--- Data records Enclosed Below ---

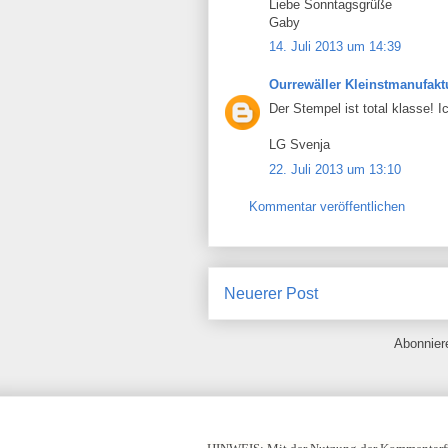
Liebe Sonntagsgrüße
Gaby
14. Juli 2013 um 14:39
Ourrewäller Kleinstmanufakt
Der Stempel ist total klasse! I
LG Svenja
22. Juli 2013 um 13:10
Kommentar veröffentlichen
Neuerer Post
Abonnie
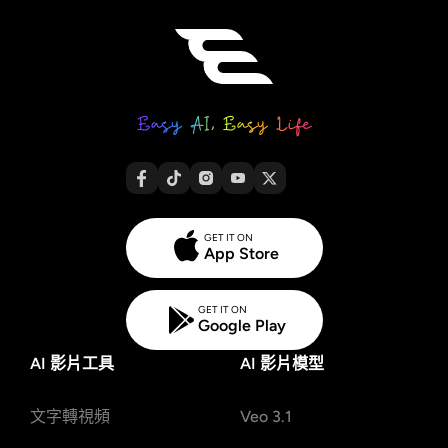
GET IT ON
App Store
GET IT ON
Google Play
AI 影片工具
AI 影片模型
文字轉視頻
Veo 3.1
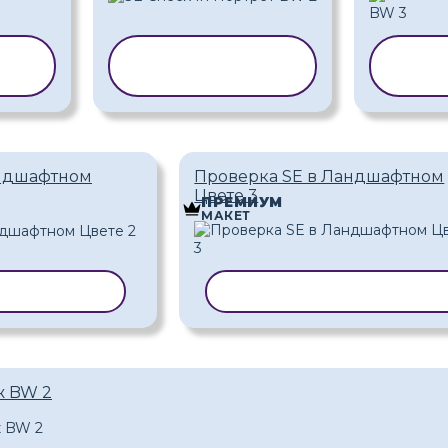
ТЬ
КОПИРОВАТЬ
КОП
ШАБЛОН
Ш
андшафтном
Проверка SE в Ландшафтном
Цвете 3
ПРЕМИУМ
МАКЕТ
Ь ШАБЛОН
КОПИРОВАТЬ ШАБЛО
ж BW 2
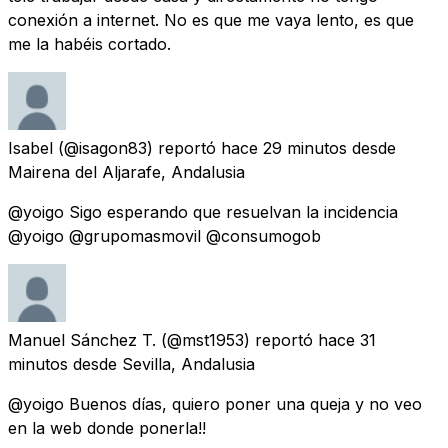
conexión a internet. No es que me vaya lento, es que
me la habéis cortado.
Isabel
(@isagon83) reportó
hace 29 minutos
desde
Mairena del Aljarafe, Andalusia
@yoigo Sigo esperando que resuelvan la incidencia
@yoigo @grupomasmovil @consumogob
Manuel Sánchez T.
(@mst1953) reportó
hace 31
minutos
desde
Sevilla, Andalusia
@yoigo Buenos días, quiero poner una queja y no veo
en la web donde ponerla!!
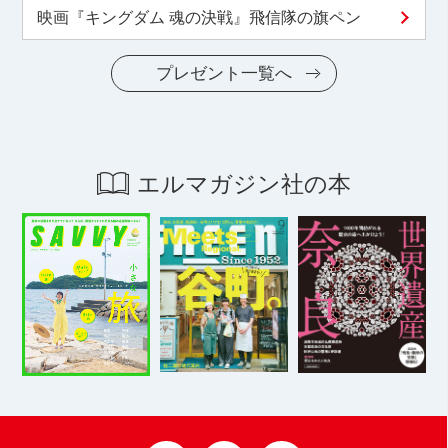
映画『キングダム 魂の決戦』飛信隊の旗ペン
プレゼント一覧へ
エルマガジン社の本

--- End of Enclosed Data records ---
--- Data records Enclosed Below ---

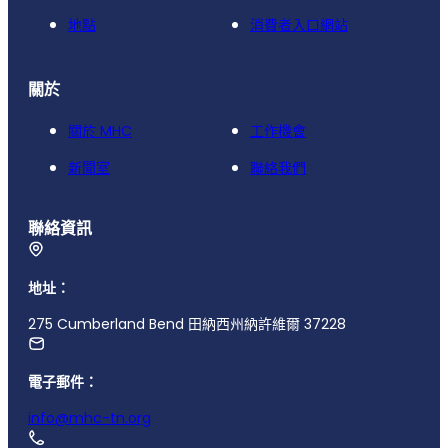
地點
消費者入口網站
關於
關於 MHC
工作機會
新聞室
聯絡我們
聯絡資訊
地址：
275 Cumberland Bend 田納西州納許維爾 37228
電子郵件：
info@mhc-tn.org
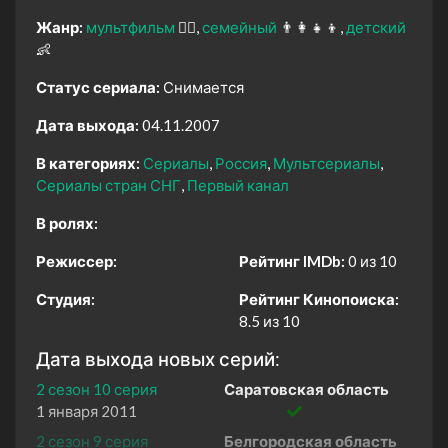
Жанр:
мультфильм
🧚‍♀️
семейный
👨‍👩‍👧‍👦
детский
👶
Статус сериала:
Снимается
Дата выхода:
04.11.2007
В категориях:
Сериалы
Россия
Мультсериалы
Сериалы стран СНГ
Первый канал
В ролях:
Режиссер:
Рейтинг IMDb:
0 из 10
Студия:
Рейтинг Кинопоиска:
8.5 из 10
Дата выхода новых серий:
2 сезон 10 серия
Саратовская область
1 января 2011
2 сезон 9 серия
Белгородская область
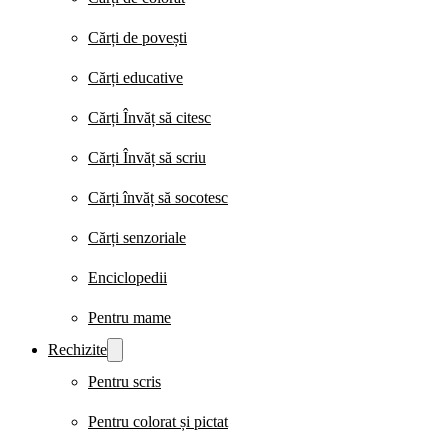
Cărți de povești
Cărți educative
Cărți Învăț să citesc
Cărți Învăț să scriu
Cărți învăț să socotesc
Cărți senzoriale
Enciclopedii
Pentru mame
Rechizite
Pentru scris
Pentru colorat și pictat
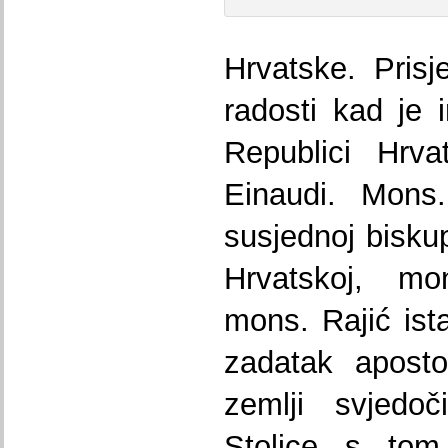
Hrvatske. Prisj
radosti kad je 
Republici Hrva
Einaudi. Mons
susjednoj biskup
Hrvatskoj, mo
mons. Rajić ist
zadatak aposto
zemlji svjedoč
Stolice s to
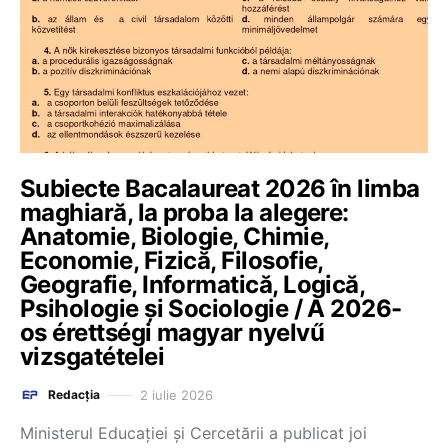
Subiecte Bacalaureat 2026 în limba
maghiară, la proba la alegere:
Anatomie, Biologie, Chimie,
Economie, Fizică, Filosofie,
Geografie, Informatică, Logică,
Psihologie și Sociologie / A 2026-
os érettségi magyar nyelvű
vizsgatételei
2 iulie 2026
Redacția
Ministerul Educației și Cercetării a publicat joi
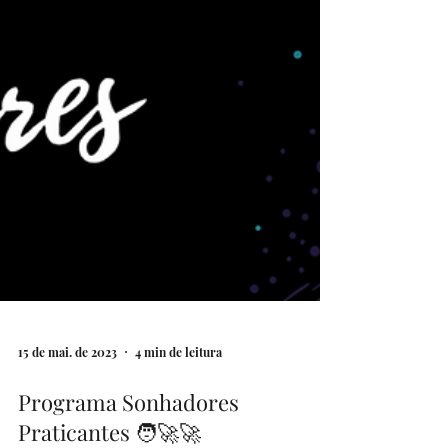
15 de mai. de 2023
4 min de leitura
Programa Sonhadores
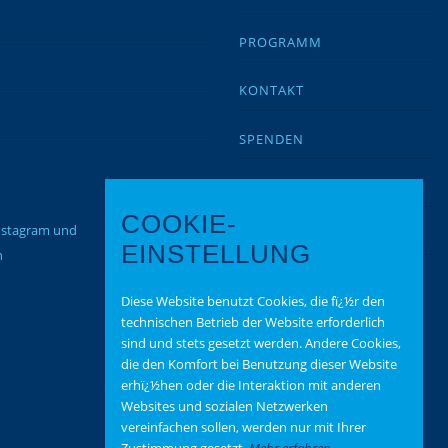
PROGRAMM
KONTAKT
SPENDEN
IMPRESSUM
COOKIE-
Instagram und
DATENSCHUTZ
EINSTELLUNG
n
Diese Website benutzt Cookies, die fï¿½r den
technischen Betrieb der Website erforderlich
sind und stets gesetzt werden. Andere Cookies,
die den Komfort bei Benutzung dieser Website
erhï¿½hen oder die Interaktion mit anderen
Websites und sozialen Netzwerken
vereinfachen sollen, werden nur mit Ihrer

--- End of Enclosed Data records ---
--- Data records Enclosed Below ---

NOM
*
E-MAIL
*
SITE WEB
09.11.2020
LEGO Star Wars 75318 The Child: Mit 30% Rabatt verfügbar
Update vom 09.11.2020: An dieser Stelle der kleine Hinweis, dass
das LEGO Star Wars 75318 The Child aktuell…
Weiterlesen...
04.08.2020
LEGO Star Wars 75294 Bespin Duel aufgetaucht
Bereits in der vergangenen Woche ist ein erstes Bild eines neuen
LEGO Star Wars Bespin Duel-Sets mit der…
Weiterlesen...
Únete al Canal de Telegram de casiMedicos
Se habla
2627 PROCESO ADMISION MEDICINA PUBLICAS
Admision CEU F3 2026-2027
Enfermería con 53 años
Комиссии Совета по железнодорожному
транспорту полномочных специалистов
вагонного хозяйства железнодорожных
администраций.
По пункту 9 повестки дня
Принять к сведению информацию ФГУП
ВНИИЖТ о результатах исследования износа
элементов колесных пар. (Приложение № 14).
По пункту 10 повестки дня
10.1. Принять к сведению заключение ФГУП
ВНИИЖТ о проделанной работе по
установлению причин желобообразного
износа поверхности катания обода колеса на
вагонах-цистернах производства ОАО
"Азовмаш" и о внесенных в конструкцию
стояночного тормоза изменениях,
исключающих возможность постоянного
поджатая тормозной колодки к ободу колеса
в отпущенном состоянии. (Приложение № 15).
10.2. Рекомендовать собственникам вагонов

--- End of Enclosed Data records ---

In the material above, transcribe exactly the lines beginning at the one with "Комиссии Совета по железнодорожному" and ending at the one with "внесенных в конструкцию", both included.

▸ Answer:
Комиссии Совета по железнодорожному
транспорту полномочных специалистов
вагонного хозяйства железнодорожных
администраций.
По пункту 9 повестки дня
Принять к сведению информацию ФГУП
ВНИИЖТ о результатах исследования износа
элементов колесных пар. (Приложение № 14).
По пункту 10 повестки дня
10.1. Принять к сведению заключение ФГУП
ВНИИЖТ о проделанной работе по
установлению причин желобообразного
износа поверхности катания обода колеса на
вагонах-цистернах производства ОАО
"Азовмаш" и о внесенных в конструкцию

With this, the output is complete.